Amazingly, the combination of Avery Johnson and P.J. Carlesimo, Brooklyn’s two head coaches in 2012-13, didn’t feel Mirza Teletovic was good enough to crack the Nets rotation. No, both (now currently unemployed) coaches chose instead to go with the two-headed monster of Reggie Evans and Kris Humphries at power forward throughout the season and into the playoffs, all the way to bitter end of a devastating Game 7 defeat at the hands of the Chicago Bulls.
Hard to imagine either of those guys having a game like the one Mirza Teletovic had in Brooklyn on Friday night.
On an evening where Carmelo Anthony will deservedly steal every headline and hog all the available airtime ESPN can spare during a week that isn’t exactly blistering with big sports stories, Mirza Teletovic electrified a different arena just 10 miles away in his own right; scoring a career-high 34 points, 24 of them coming in a second quarter explosion that saw the Bosnian Bomber drill six triples in seven tries. The highlight of the night? How about an incredibly tough, leaning one-hander with one second on the shot clock late in the fourth quarter that kissed off the glass perfectly to extend Brooklyn’s lead? Or maybe it was late in the second quarter, when a red-hot Teletovic shook free from Dirk Nowitzki for a step back 20-footer?
The explosion may have been the surprise of the night around the NBA, but flame throwing is beginning to become the norm for Brooklyn’s backup power forward. Teletovic has looked as confident as can be, firing shots from any range as long as any space is available. Where has this rise in confidence come from? This is, after all, the same guy who through up three air balls in a game last season during a blowout in Detroit. Certainly Jason Kidd deserves a ton of credit here for player development. Teletovic said as much in an interview with a Bosnian newspaper last week. “Jason Kidd will be one of the best coaches, for sure – the new Gregg Popovich,” Mirza explained.

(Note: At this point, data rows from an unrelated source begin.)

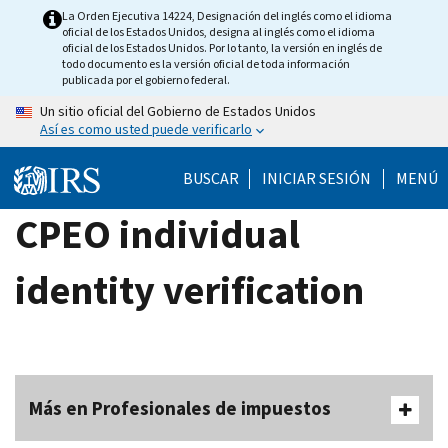
Skip
La Orden Ejecutiva 14224, Designación del inglés como el idioma
oficial de los Estados Unidos, designa al inglés como el idioma
to
oficial de los Estados Unidos. Por lo tanto, la versión en inglés de
main
todo documento es la versión oficial de toda información
publicada por el gobierno federal.
content
Un sitio oficial del Gobierno de Estados Unidos
Así es como usted puede verificarlo
BUSCAR
INICIAR SESIÓN
MENÚ
CPEO individual
identity verification
Más en Profesionales de impuestos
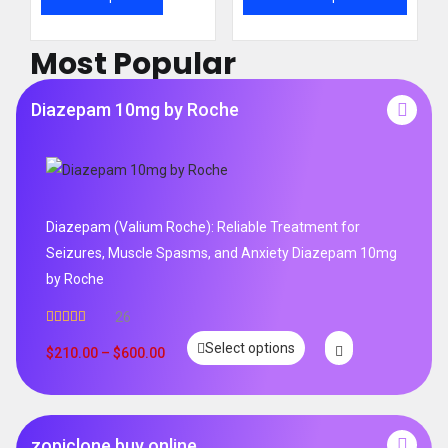
Most Popular
Diazepam 10mg by Roche
Diazepam (Valium Roche): Reliable Treatment for
Seizures, Muscle Spasms, and Anxiety Diazepam 10mg
by Roche
26
Rated
4.96
Select options
out of 5
$
210.00
–
$
600.00
zopiclone buy online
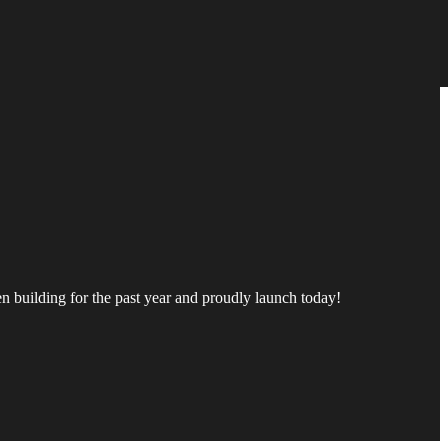
een building for the past year and proudly launch today!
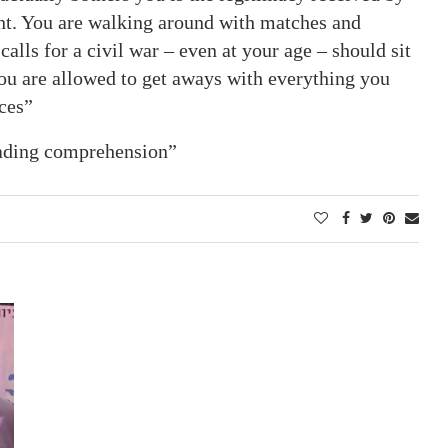
nt. You are walking around with matches and
alls for a civil war – even at your age – should sit
You are allowed to get aways with everything you
ces”
eading comprehension”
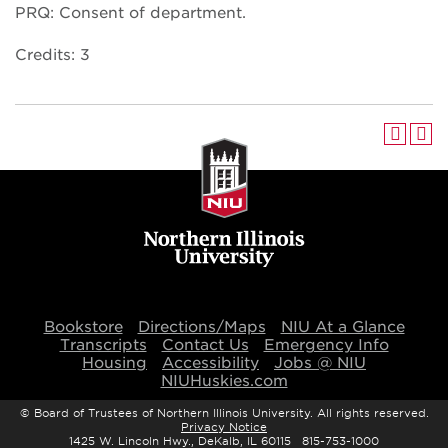
PRQ: Consent of department.
Credits: 3
Bookstore
Directions/Maps
NIU At a Glance
Transcripts
Contact Us
Emergency Info
Housing
Accessibility
Jobs @ NIU
NIUHuskies.com
©
Board of Trustees of Northern Illinois University. All rights reserved.
Privacy Notice
1425 W. Lincoln Hwy., DeKalb, IL 60115 815-753-1000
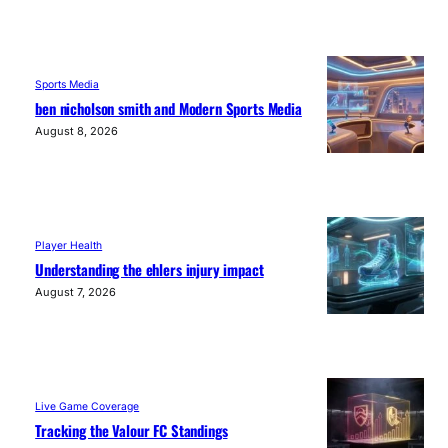
Sports Media
ben nicholson smith and Modern Sports Media
August 8, 2026
Player Health
Understanding the ehlers injury impact
August 7, 2026
Live Game Coverage
Tracking the Valour FC Standings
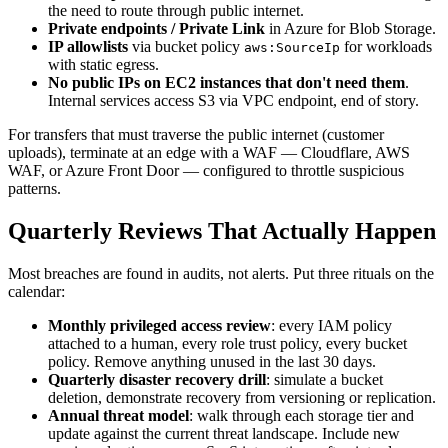
the need to route through public internet.
Private endpoints / Private Link
in Azure for Blob Storage.
IP allowlists
via bucket policy
for workloads
aws:SourceIp
with static egress.
No public IPs on EC2 instances that don't need them
.
Internal services access S3 via VPC endpoint, end of story.
For transfers that must traverse the public internet (customer
uploads), terminate at an edge with a WAF — Cloudflare, AWS
WAF, or Azure Front Door — configured to throttle suspicious
patterns.
Quarterly Reviews That Actually Happen
Most breaches are found in audits, not alerts. Put three rituals on the
calendar:
Monthly privileged access review
: every IAM policy
attached to a human, every role trust policy, every bucket
policy. Remove anything unused in the last 30 days.
Quarterly disaster recovery drill
: simulate a bucket
deletion, demonstrate recovery from versioning or replication.
Annual threat model
: walk through each storage tier and
update against the current threat landscape. Include new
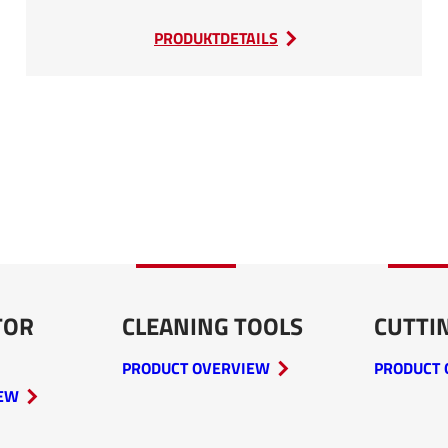
:
PRODUKTDETAILS
SEDA
Car
Baler
TOR
CLEANING TOOLS
CUTTI
PRODUCT OVERVIEW
PRODUCT 
IEW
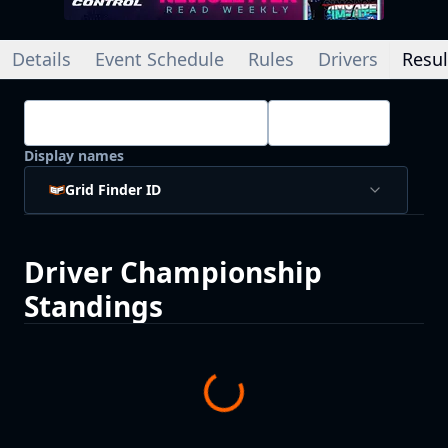
Details
Event Schedule
Rules
Drivers
Resul
Championship Standings
Drivers
Display names
Grid Finder ID
Driver
Championship
Standings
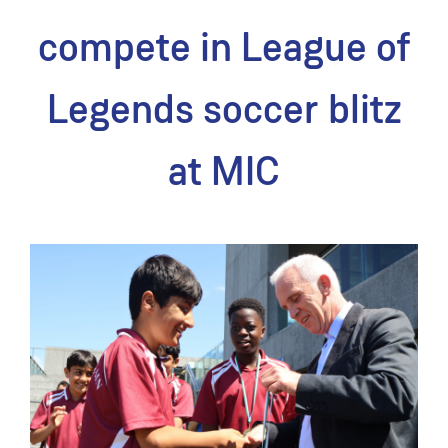
compete in League of
Legends soccer blitz
at MIC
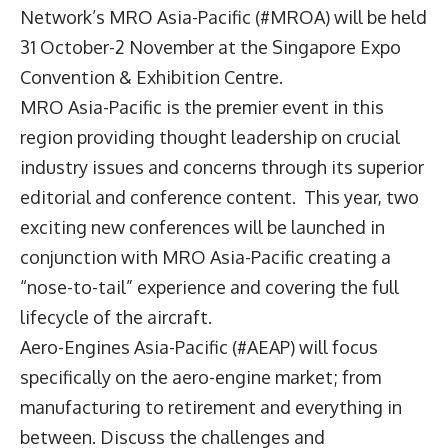
Network’s MRO Asia-Pacific (#MROA) will be held
31 October-2 November at the Singapore Expo
Convention & Exhibition Centre.
MRO Asia-Pacific is the premier event in this
region providing thought leadership on crucial
industry issues and concerns through its superior
editorial and conference content. This year, two
exciting new conferences will be launched in
conjunction with MRO Asia-Pacific creating a
“nose-to-tail” experience and covering the full
lifecycle of the aircraft.
Aero-Engines Asia-Pacific (#AEAP) will focus
specifically on the aero-engine market; from
manufacturing to retirement and everything in
between. Discuss the challenges and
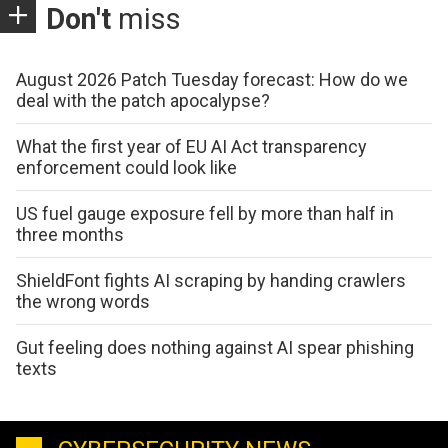
Don't
miss
August 2026 Patch Tuesday forecast: How do we
deal with the patch apocalypse?
What the first year of EU AI Act transparency
enforcement could look like
US fuel gauge exposure fell by more than half in
three months
ShieldFont fights AI scraping by handing crawlers
the wrong words
Gut feeling does nothing against AI spear phishing
texts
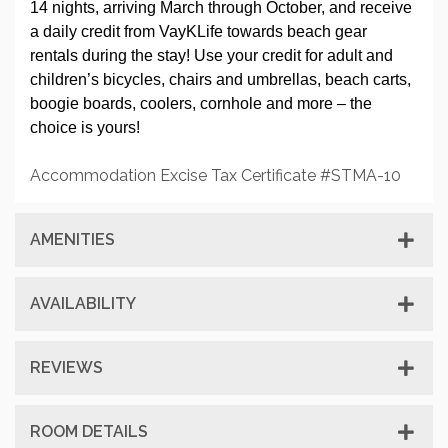
14 nights, arriving March through October, and receive
a daily credit from VayKLife towards beach gear
rentals during the stay! Use your credit for adult and
children’s bicycles, chairs and umbrellas, beach carts,
boogie boards, coolers, cornhole and more – the
choice is yours!
Accommodation Excise Tax Certificate #STMA-10
AMENITIES
AVAILABILITY
REVIEWS
ROOM DETAILS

“(Talking to Jason) is just like talking to you, man,” Teletovic continued. “He’s just comfortable. You can talk to him and he really explains things, like, ‘Listen Mirza, you have to do these things for us and do this.’ He’ll tell you ‘look, we’re going to draw up a play and you’re going to be right there and you’re going to get the ball and shoot it.’ You’re like, ‘OK, right.’ Then you get the ball and you’re wide open and you shoot the ball.”

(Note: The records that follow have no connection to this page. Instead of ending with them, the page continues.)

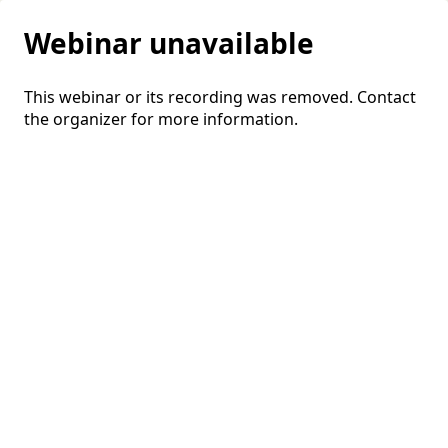
Webinar unavailable
This webinar or its recording was removed. Contact
the organizer for more information.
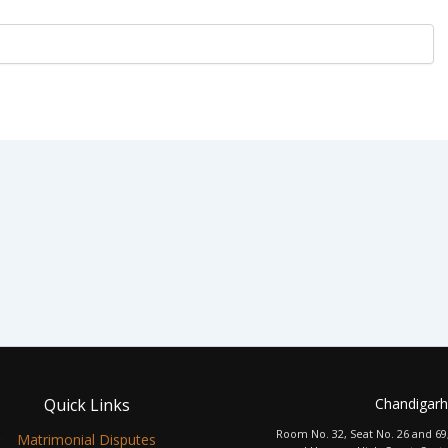
Quick Links
Chandigarh
Room No. 32, Seat No. 26 and 69
Matrimonial Disputes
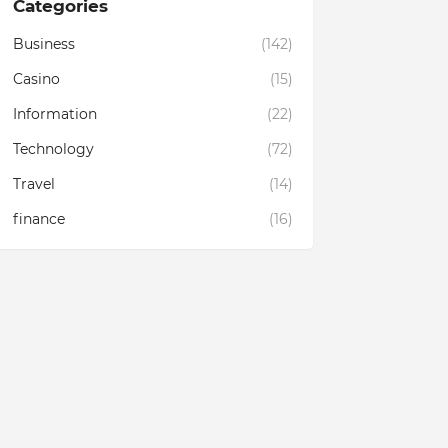
Categories
Business
(142)
Casino
(15)
Information
(22)
Technology
(72)
Travel
(14)
finance
(16)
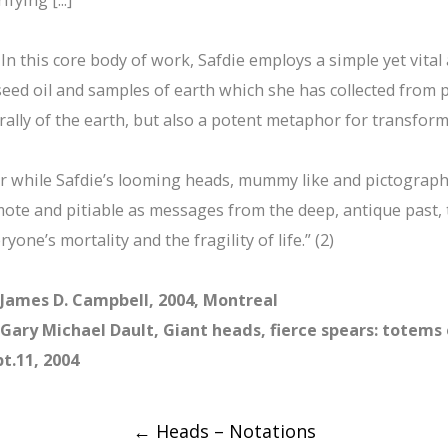
 In this core body of work, Safdie employs a simple yet vita
seed oil and samples of earth which she has collected from p
erally of the earth, but also a potent metaphor for transform
r while Safdie’s looming heads, mummy like and pictographi
ote and pitiable as messages from the deep, antique past, 
ryone’s mortality and the fragility of life.” (2)
 James D. Campbell, 2004, Montreal
 Gary Michael Dault, Giant heads, fierce spears: totems
t.11, 2004
Post
←
Heads – Notations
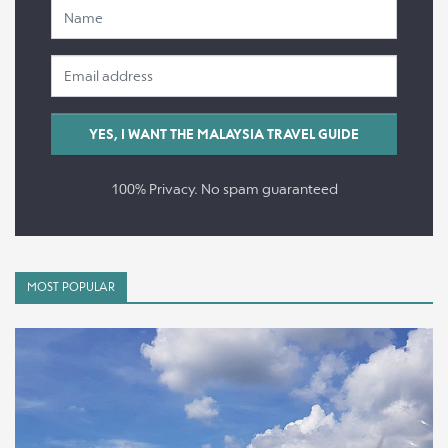
100% Privacy. No spam guaranteed
MOST POPULAR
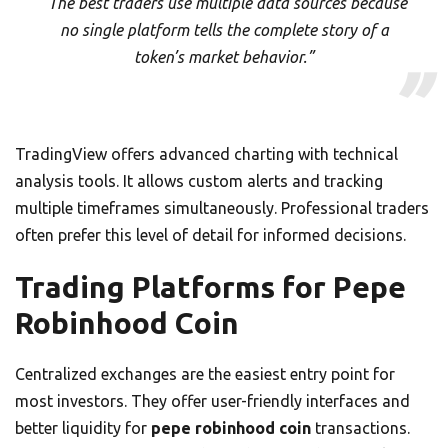
“The best traders use multiple data sources because
no single platform tells the complete story of a
token’s market behavior.”
TradingView offers advanced charting with technical
analysis tools. It allows custom alerts and tracking
multiple timeframes simultaneously. Professional traders
often prefer this level of detail for informed decisions.
Trading Platforms for Pepe
Robinhood Coin
Centralized exchanges are the easiest entry point for
most investors. They offer user-friendly interfaces and
better liquidity for
pepe robinhood coin
transactions.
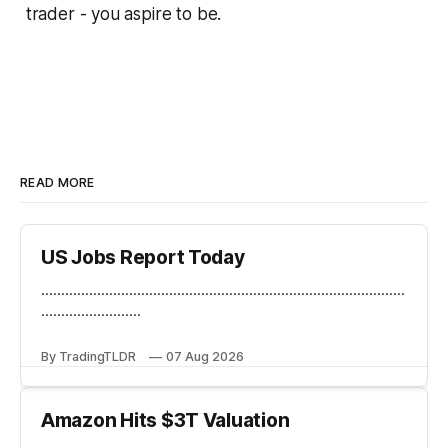
trader - you aspire to be.
READ MORE
US Jobs Report Today
...........................................................................................
.........................
By TradingTLDR
07 Aug 2026
Amazon Hits $3T Valuation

On the season, Teletovic is now up to 42 percent from 3, good for 15th in the NBA. His ability to stretch the floor at his size and play both forward spots has fit in perfectly with what Brooklyn has been so successful with in 2014: exploiting mismatches with creative lineups. Mirza’s ability to both knock down 3-pointers and put the ball on the floor at his size is reminiscent of what Toni Kukoc used to do with the Chicago Bulls in the mid ’90s; and on a night where both Dirk Nowitzki and Andrei Kirilenko, two of this generation’s best European players, were both on the floor, it was Teletovic who stole the show.
So, will we see Mirza Teletovic in the 3-point shootout?
“Yeah. If they pick me, I’ll go right now.”